More information can be found in the GHIDRA’s SLEIGH documentation.

The GHIDRA project has SLEIGH specifications for many common processors that can be used as-is for pcode emulation or modified. These are included in styx for convenience under the styx-sla crate in processors/ghidra/. Alternatively, custom SLEIGH specifications can be added under processors/custom/. SLEIGH specifications in these locations will be combined to .sla files automatically during build.

Next, add your new architecture to incubation/styx-pcode-sleigh-backend/src/sla.rs. This will include an implementation of SlaRegisters. SlaRegisters defines the translation from Styx’s register nomenclature to the SLEIGH spec’s nomenclature. Usually, Styx register names are uppercase while SLEIGH spec registers are lowercase. There may also be some registers with exclusive mappings.

Registers are defined in styx/core/styx-cpu-type/src/arch/[ARCH]/registers.rs. Your arch’s register types probably don’t exist yet, in which case you’ll have to add them. See Adding an Architecture learn how to add the ISA types to Styx.

Architecture Specification

The Arch Spec is a behavior specification specific to the Pcode backend. Pcode emulation doesn’t have all the information needed to properly emulate the target; the Arch Spec fills in these gaps.

There are four parts to the Arch Spec:

  • CallOther handlers - Execute Pcode “userops”

  • Register handlers - Custom logic for complex registers

  • PcManager - Define program counter semantics

  • GeneratorHelper - Pre-instruction fetch hook

CallOther Handlers

Pcode has a special USERDEFINED opcode for defining instructions that are not implemented in the SLEIGH spec. In mature SLEIGH specs, these are instructions with side effects beyond changing memory and register values. For example, the ARM SLEIGH spec has a SoftwareInterruptCallOther. In other SLEIGH specs, there may be more CallOthers for complex instructions that are hard to implement in Pcode.

USERDEFINED opcodes take the form of define pcodeop <name> in the SLEIGH spec.

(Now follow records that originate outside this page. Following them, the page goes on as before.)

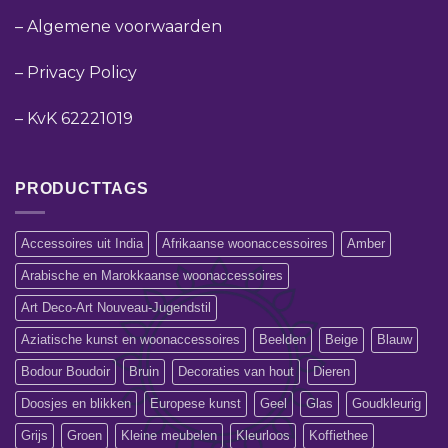
–
Algemene voorwaarden
–
Privacy Policy
–
KvK 62221019
PRODUCTTAGS
Accessoires uit India
Afrikaanse woonaccessoires
Amber
Arabische en Marokkaanse woonaccessoires
Art Deco-Art Nouveau-Jugendstil
Aziatische kunst en woonaccessoires
Beelden
Beige
Blauw
Bodour Boudoir
Bruin
Decoraties van hout
Dieren
Doosjes en blikken
Europese kunst
Geel
Glas
Goudkleurig
Grijs
Groen
Kleine meubelen
Kleurloos
Koffiethee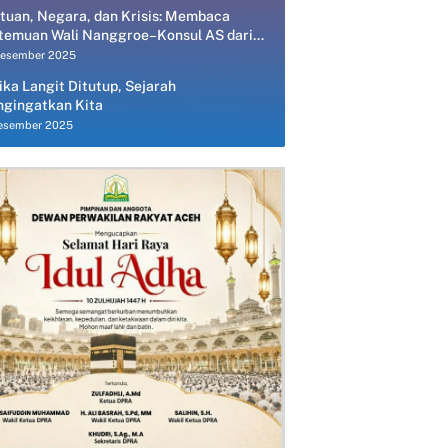
tuan, Negara, dan Krisis: Membaca
temuan Wali Nanggroe–Konsul AS dari
spektif Ekonomi Politik
Desember 2025
ika Langit Ditutup, Sejarah
gingatkan Kita
esember 2025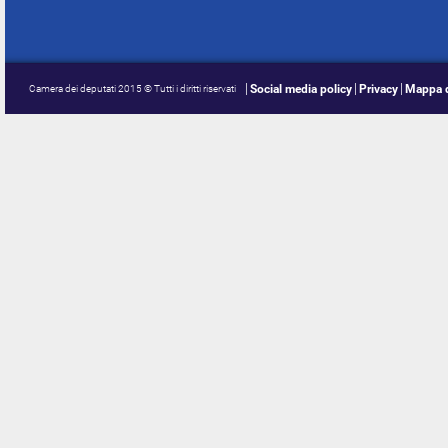
Social media policy
Privacy
Mappa d
Camera dei deputati 2015 © Tutti i diritti riservati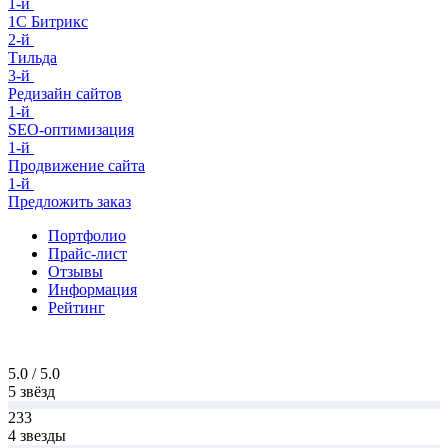
1-й
1С Битрикс
2-й
Тильда
3-й
Редизайн сайтов
1-й
SEO-оптимизация
1-й
Продвижение сайта
1-й
Предложить заказ
Портфолио
Прайс-лист
Отзывы
Информация
Рейтинг
5.0 / 5.0
5 звёзд
233
4 звезды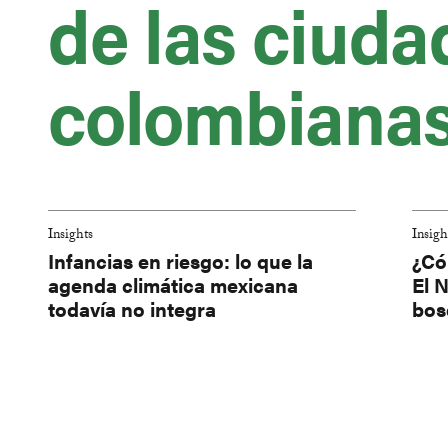
de las ciuda
colombiana
Insights
Insigh
Infancias en riesgo: lo que la
¿Có
agenda climática mexicana
El N
todavía no integra
bos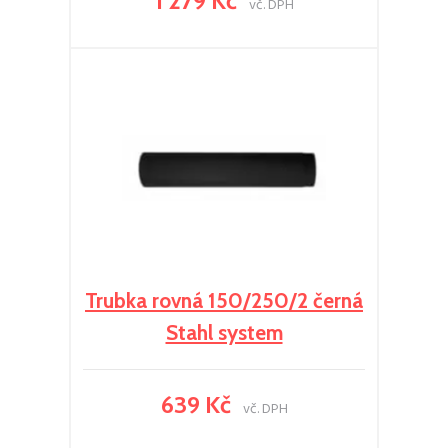
1 279 Kč
vč. DPH
Trubka rovná 150/250/2 černá
Stahl system
639 Kč
vč. DPH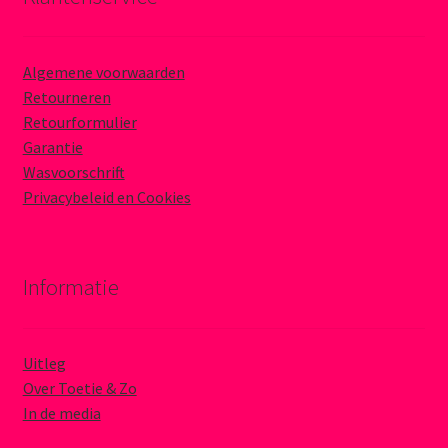
Algemene voorwaarden
Retourneren
Retourformulier
Garantie
Wasvoorschrift
Privacybeleid en Cookies
Informatie
Uitleg
Over Toetie & Zo
In de media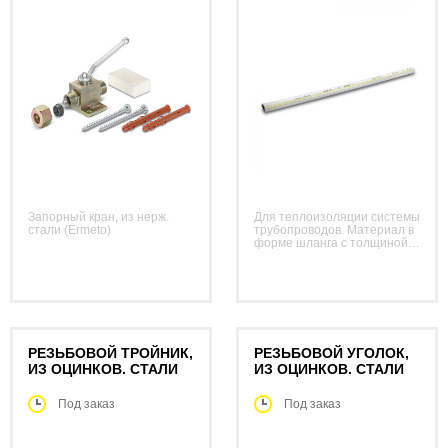
Запорный кран, из нерж.
Для теплоизоляции системы
стали (Ermeto)
трубопроводов. Материал в
форме шланга с толщиной
стенки 9 мм (вспененный
полиэтилен с
влагонепроницаемой
пленкой). Заказывается
погонными метрами.
РЕЗЬБОВОЙ ТРОЙНИК,
РЕЗЬБОВОЙ УГОЛОК,
ИЗ ОЦИНКОВ. СТАЛИ
ИЗ ОЦИНКОВ. СТАЛИ
Под заказ
Под заказ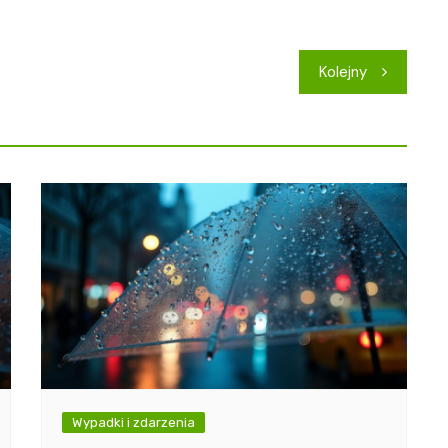
Kolejny
Wypadki i zdarzenia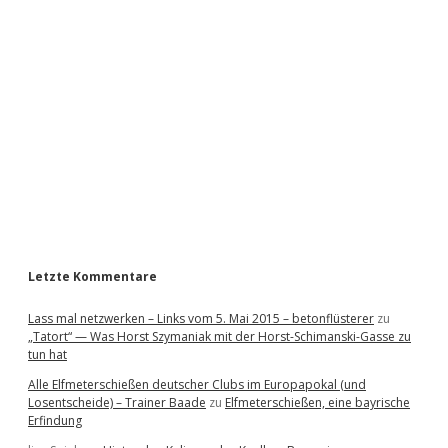
i
d
e
b
a
r
Letzte Kommentare
Lass mal netzwerken – Links vom 5. Mai 2015 – betonflüsterer
zu
„Tatort“ — Was Horst Szymaniak mit der Horst-Schimanski-Gasse zu
tun hat
Alle Elfmeterschießen deutscher Clubs im Europapokal (und
Losentscheide) – Trainer Baade
zu
Elfmeterschießen, eine bayrische
Erfindung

The best way to implement userdefined opcodes correctly is to look through the SLEIGH spec to find in what instructions they are used, what arguments are passed to them, and if their output varnode is used. This should be done while cross-referencing the processor manual.

#[derive(Debug, Default)]
pub struct SoftwareInterruptCallOther;
impl CallOtherCallback for SoftwareInterruptCallOther {
    fn handle(
        &self,
        backend: &PcodeBackend,
        inputs: &[VarnodeData],
        _output: Option<&VarnodeData>,
    ) -> Result<PCodeStateChange, CallOtherHandleError> {
        let input_value = backend.read(&inputs[0]).unwrap();
        let interrupt_number = input_value.to_u64().unwrap();
        let interrupt_number: i32 = interrupt_number.try_into().unwrap();
        trace!("Interrupt no: {interrupt_number}");
        assert_eq!(interrupt_number, 0);
        Ok(PCodeStateChange::DelayedInterrupt(SVC_IRQN))
    }
}

Register Handlers

Register handlers are used to hook register reads and writes at the CPU backend level. This is used to implement additional logic beyond the SLEIGH spec.

Register handlers implement a read(..) and write(..) function that define behavior when a Styx user tries to interface with the register. When a register is read from and written to in the emulated core the underlying Register Space is queried. The Register Space is just a memory store with no behavior unless the pcode generated has behavior.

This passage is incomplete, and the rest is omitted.